Prompt: Provide again, from the entries below, every line from the one containing "간 보관할 경우 품질 저하의 우려가 있을 수 있답니" through the one containing "파악하는 것이 중요해요.", exactly as written, and no other line.

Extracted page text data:
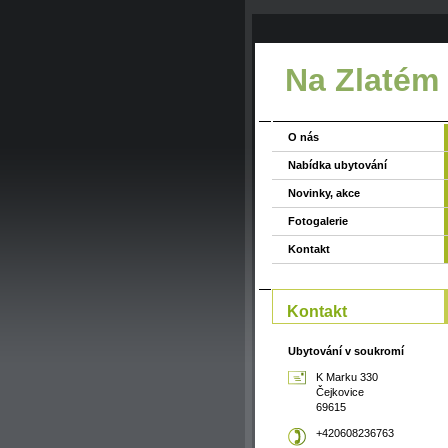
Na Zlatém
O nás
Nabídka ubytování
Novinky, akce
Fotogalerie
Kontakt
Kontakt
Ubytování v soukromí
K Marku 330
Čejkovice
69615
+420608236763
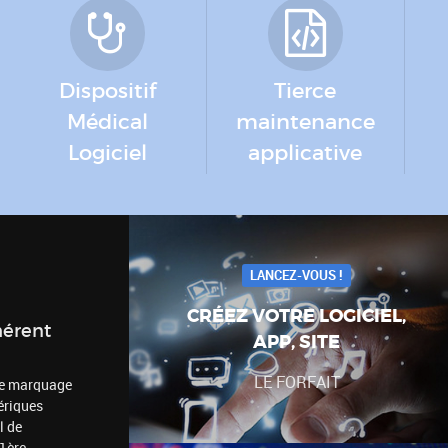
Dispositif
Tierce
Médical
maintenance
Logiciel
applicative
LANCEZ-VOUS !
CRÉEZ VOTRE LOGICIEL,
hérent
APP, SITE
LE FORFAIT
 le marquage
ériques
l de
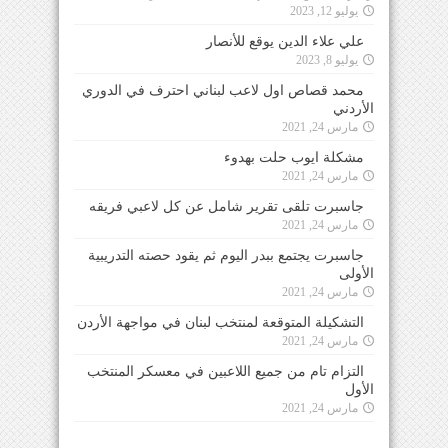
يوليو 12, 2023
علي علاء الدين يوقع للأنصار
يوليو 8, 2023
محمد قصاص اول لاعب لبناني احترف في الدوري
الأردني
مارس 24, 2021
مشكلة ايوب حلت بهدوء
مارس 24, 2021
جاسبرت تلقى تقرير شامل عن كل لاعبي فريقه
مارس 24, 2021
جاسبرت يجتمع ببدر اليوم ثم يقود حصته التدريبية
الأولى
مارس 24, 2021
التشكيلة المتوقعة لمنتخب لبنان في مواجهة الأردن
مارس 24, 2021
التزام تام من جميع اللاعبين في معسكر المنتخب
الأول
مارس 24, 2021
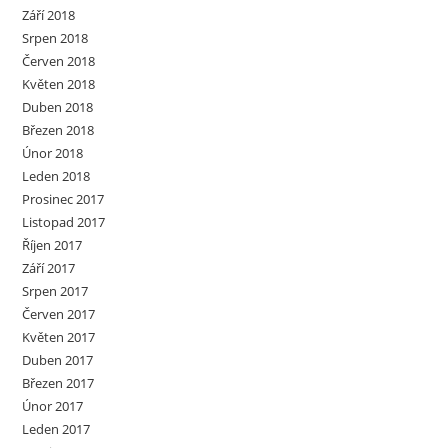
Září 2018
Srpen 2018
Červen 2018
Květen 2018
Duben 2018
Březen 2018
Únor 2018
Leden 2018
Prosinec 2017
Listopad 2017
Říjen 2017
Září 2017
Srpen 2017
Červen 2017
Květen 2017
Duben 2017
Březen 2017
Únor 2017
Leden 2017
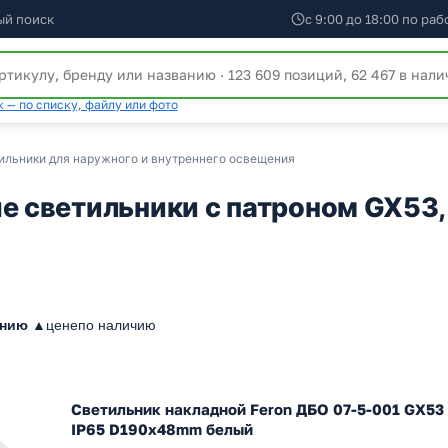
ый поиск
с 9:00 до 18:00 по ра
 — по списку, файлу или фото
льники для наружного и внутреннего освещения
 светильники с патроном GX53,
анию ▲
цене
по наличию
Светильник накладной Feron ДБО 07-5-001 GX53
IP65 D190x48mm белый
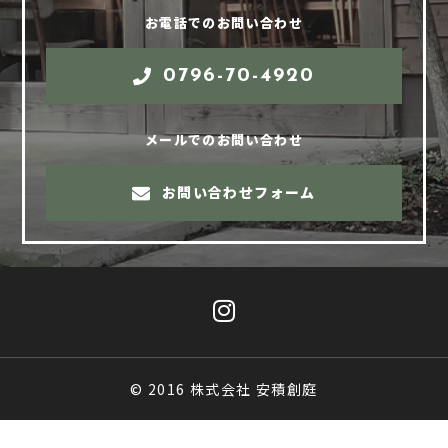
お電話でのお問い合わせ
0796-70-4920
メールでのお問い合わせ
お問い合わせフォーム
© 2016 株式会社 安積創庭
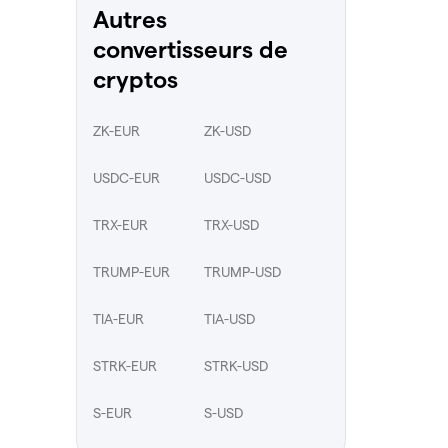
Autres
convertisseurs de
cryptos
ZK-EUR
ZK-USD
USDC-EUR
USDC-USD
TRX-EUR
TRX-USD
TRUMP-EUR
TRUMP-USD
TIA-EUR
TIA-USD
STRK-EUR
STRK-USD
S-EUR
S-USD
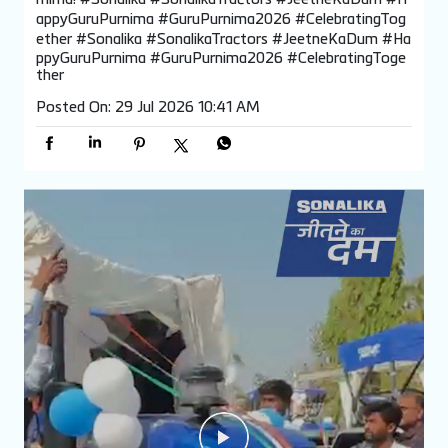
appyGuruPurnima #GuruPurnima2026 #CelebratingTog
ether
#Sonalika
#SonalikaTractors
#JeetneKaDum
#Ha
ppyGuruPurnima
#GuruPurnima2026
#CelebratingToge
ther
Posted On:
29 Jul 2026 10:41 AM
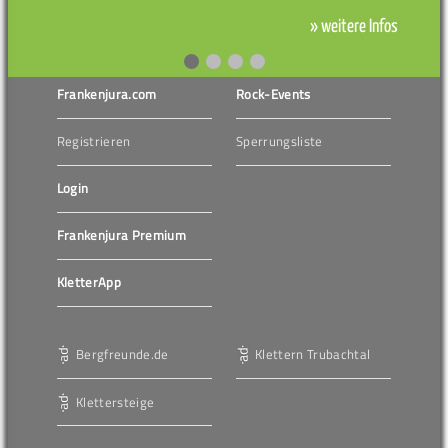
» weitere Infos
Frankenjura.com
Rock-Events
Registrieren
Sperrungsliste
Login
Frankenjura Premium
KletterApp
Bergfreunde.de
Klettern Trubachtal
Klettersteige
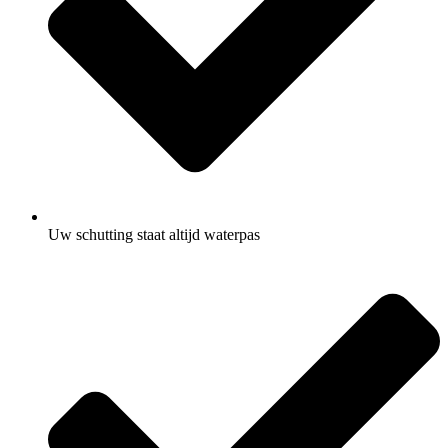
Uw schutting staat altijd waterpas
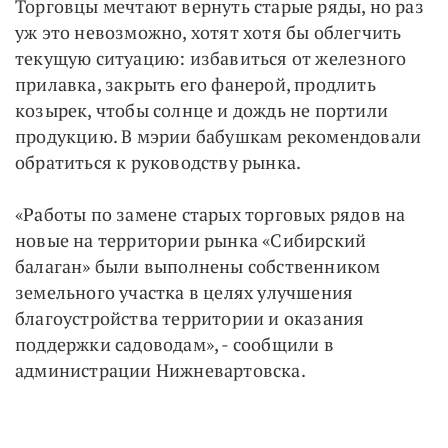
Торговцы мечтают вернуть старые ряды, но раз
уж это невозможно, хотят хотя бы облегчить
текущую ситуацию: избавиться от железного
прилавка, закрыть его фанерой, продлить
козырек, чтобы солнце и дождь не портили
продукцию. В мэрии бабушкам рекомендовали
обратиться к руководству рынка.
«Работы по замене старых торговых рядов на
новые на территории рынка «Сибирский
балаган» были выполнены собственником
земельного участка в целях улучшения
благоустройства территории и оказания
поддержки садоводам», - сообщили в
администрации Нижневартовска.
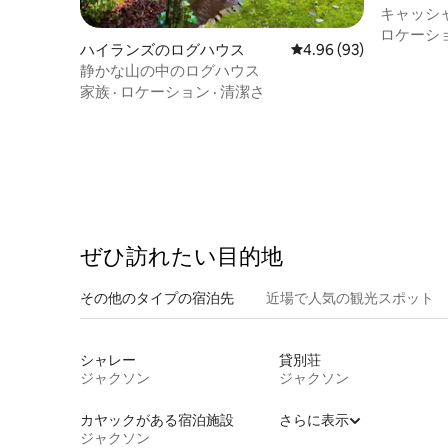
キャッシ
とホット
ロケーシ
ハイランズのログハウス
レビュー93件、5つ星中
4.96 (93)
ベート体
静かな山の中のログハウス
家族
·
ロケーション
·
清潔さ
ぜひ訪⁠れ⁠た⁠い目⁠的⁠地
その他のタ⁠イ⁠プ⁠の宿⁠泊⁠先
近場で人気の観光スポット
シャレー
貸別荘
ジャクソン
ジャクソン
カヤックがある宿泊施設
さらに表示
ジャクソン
--
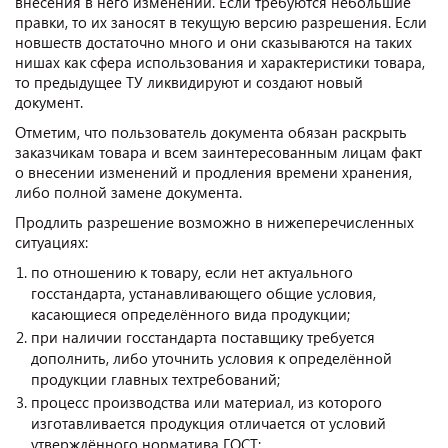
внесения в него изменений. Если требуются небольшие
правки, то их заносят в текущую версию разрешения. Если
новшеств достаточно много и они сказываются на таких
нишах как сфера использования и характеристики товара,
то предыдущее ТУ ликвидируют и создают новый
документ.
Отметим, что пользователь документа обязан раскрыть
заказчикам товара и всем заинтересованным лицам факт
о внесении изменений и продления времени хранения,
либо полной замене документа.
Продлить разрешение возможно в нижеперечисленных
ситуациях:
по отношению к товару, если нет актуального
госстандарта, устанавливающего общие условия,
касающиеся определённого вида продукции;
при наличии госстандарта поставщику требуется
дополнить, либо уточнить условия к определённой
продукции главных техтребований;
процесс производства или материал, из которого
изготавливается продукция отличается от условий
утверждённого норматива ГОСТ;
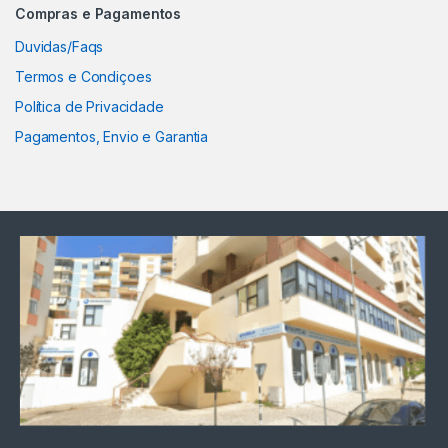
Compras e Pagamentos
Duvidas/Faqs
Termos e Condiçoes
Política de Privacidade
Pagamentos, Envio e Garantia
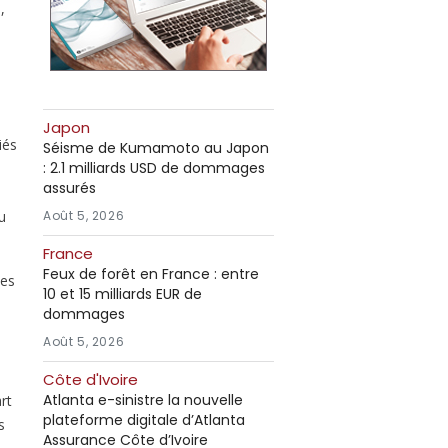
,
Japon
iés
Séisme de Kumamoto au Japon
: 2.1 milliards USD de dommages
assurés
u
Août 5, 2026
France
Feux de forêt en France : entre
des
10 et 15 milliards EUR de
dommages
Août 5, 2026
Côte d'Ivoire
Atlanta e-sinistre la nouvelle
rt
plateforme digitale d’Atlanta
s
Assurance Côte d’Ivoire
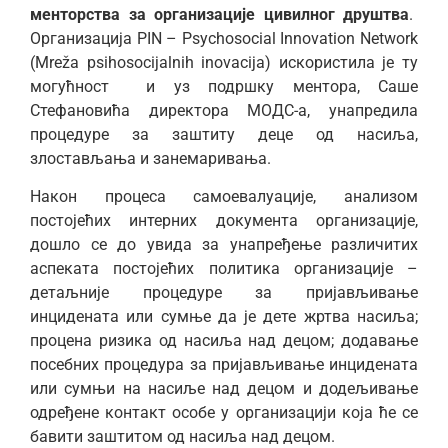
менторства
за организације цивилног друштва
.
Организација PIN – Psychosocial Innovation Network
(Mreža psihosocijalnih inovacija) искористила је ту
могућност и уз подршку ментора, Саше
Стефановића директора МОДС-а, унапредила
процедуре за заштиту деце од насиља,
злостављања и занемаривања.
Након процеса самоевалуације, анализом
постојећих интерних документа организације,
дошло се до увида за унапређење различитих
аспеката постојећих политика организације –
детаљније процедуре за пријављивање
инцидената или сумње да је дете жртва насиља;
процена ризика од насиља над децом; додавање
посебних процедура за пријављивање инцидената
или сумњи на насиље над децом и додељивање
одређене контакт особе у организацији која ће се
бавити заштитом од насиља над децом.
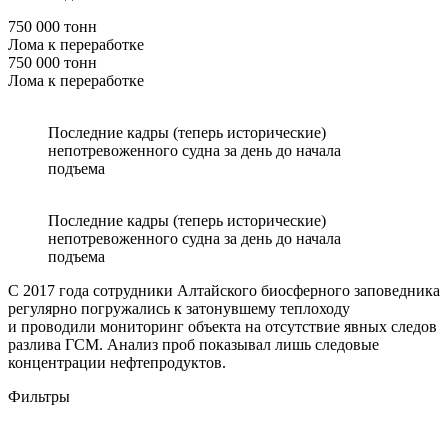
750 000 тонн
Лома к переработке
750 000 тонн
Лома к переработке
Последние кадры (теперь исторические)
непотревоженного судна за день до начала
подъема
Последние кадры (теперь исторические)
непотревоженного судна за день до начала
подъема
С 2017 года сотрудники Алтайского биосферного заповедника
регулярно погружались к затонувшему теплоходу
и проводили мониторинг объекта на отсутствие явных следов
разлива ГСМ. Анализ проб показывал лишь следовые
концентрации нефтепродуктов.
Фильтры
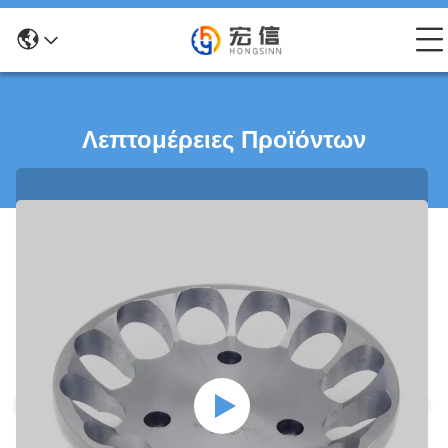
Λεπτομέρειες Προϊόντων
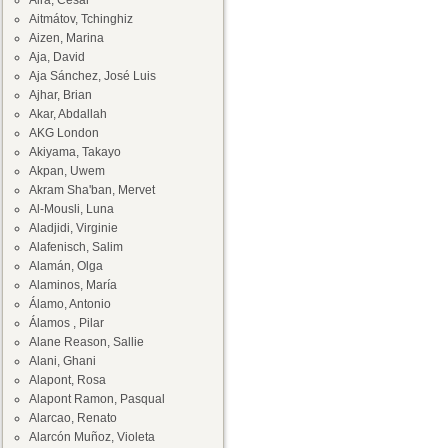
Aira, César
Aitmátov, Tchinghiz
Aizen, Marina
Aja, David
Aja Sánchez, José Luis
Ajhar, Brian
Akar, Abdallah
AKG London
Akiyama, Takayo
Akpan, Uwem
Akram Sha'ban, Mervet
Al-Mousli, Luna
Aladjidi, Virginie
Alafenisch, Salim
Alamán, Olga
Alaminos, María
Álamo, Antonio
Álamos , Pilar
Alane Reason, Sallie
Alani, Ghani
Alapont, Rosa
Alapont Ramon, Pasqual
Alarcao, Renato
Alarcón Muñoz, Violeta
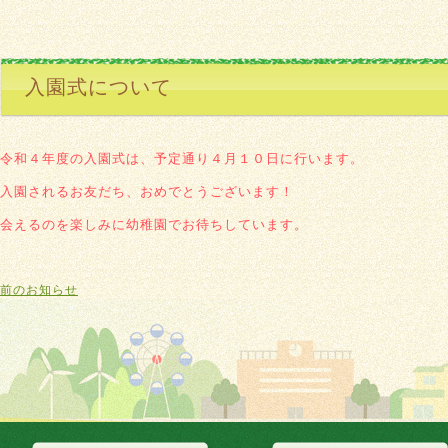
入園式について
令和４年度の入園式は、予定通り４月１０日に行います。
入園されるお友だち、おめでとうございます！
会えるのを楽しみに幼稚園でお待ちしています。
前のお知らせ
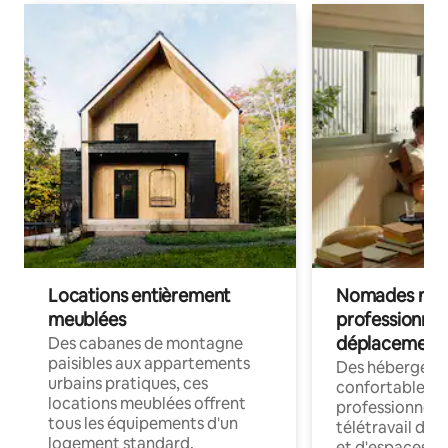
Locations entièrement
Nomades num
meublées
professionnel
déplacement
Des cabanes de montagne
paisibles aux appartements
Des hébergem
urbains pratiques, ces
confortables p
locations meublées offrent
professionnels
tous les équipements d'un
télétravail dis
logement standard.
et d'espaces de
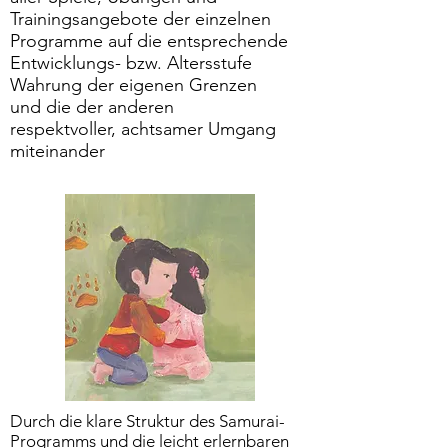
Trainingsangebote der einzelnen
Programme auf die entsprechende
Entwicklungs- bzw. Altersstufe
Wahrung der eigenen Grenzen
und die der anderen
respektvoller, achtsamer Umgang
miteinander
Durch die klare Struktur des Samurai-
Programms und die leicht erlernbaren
* * *
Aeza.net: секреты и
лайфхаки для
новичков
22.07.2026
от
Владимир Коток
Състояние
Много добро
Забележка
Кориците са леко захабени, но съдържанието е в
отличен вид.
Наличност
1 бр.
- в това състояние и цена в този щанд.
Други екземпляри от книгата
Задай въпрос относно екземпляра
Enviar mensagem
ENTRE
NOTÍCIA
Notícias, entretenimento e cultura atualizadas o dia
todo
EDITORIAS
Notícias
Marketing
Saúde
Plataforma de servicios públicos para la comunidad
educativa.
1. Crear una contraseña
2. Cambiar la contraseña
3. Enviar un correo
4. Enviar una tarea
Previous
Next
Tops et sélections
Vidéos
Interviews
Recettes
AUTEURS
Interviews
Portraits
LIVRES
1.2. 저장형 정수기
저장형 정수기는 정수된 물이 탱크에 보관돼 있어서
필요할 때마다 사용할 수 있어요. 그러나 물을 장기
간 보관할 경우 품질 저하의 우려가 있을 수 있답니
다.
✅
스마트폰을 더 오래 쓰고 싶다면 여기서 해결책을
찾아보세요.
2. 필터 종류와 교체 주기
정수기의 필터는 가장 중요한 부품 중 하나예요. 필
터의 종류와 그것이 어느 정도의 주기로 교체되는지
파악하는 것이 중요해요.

Answer section:
간 보관할 경우 품질 저하의 우려가 있을 수 있답니
다.
✅
스마트폰을 더 오래 쓰고 싶다면 여기서 해결책을
찾아보세요.
2. 필터 종류와 교체 주기
정수기의 필터는 가장 중요한 부품 중 하나예요. 필
터의 종류와 그것이 어느 정도의 주기로 교체되는지
파악하는 것이 중요해요.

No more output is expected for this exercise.